Para Tezza, figurante de novela teria mais visibilidade que autores

“O Filho Eterno” narrava a historia, em parte autobiográfica, de um pai, escritor, que descobre, ainda na maternidade, que seu filho é portador da Síndrome de Down. Comovente, embora longe de cruzar a linha tênue que separa relatos congêneres da pieguice, “O Filho Eterno” levou Cristovão Tezza, que já tinha vários outros títulos publicados, às listas dos mais vendidos, recebendo, concomitantemente, críticas pra lá de generosas da imprensa especializada. Mas, instado a falar sobre a guinada que aconteceu em sua vida, ele prefere adotar a cautela.
“Quando se fala em “sucesso” de um escritor, é preciso ter em mente que qualquer figurante de uma novela é súbita e infinitamente mais popular do que o mais popular dos escritores”, defende. Para Tezza, a popularidade de um escritor é quase que a de um clube secreto, “formado por essas aves raras que leem livros de ficção e gostam de poesia”. Escritores, para o agora cidadão curitibano, são seres que vivem na sombra, como diria (Carlos Drummond de Andrade)”.
Ao mesmo tempo, ele acredita que, contrariando prognósticos pessimistas, a literatura tem encontrado mais reverberação na sociedade. “É claro, de alguns anos para cá, cresceu exponencialmente o espaço de circulação da literatura, em grande parte graças à internet. Já tem muita gente vivendo do livro e de seus derivados, digamos assim, o que era impensável duas ou três décadas atrás”, entende ele, lembrando que ainda não tem nenhuma data agendada para lançar “Um Erro Emocional” na capital mineira.
“Por enquanto não. Mas já estive várias vezes em Belo Horizonte”, rememora.

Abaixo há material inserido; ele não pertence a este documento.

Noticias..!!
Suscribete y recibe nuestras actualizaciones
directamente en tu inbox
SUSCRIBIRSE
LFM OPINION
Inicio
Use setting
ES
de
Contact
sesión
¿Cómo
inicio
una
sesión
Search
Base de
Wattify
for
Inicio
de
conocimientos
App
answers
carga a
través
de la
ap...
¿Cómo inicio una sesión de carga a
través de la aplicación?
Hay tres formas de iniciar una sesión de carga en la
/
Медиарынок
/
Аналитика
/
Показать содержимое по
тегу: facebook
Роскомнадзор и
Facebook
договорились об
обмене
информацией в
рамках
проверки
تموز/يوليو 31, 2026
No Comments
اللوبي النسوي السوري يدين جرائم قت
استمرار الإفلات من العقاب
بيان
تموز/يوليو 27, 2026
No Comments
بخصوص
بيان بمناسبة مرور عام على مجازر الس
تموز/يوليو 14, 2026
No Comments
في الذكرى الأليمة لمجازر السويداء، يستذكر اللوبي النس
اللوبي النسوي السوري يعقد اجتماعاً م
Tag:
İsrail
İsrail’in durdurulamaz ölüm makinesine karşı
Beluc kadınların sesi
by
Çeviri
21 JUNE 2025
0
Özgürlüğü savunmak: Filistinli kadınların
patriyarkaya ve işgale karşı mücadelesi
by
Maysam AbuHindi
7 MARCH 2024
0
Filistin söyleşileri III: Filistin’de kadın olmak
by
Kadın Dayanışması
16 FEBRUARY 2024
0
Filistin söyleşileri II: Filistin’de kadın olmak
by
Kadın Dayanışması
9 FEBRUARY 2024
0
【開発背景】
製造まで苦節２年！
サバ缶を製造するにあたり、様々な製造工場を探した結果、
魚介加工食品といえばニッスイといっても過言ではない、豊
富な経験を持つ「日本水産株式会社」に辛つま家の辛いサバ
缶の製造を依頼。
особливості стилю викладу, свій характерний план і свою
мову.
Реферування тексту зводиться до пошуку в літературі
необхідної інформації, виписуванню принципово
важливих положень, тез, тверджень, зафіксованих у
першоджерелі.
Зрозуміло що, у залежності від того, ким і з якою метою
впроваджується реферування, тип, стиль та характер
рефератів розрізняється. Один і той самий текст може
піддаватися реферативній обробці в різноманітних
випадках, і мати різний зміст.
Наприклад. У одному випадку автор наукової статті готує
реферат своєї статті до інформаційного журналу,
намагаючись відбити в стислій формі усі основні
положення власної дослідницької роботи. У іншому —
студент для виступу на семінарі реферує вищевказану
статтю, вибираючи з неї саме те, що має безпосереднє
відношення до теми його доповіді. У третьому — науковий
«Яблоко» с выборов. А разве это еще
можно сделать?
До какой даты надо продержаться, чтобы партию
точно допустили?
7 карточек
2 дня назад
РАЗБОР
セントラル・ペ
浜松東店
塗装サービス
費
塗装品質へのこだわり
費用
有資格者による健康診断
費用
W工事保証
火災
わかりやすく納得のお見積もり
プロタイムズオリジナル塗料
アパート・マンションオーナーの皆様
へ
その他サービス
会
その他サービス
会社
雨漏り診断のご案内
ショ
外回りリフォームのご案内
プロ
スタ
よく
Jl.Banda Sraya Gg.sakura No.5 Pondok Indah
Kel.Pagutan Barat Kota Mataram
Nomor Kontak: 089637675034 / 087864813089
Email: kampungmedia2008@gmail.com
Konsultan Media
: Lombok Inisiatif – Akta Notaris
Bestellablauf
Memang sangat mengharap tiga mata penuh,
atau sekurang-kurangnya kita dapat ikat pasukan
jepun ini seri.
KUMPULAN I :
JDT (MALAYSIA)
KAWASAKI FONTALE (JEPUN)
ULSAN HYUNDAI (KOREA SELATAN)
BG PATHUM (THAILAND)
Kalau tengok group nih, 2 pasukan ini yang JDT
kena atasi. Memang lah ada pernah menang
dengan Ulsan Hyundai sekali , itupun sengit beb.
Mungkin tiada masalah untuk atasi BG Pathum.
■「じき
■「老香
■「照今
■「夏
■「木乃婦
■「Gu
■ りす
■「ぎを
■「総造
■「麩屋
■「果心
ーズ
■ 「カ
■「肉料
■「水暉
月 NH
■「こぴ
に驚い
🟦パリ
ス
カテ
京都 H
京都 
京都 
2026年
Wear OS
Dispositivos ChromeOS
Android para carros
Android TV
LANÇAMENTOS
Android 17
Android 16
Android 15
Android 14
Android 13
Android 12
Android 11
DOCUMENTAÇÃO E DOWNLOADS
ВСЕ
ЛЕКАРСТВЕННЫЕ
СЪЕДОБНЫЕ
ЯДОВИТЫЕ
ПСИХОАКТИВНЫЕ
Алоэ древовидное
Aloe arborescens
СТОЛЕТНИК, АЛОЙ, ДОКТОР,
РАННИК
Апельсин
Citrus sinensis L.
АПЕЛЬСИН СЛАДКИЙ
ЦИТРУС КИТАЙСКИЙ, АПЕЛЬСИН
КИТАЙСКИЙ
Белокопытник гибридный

Bem, semana passada, ele participou de um evento literário em São João del-Rei. Indagado sobre o que seria um “erro emocional”, Cristovão Tezza prefere se limitar ao espectro de seu novo trabalho.
“O título tem um toque irônico – o erro emociona que Paulo Donetti, o personagem do livro, confessa, é ter se apaixonado por Beatriz. O romance todo gira em torno desse tema”.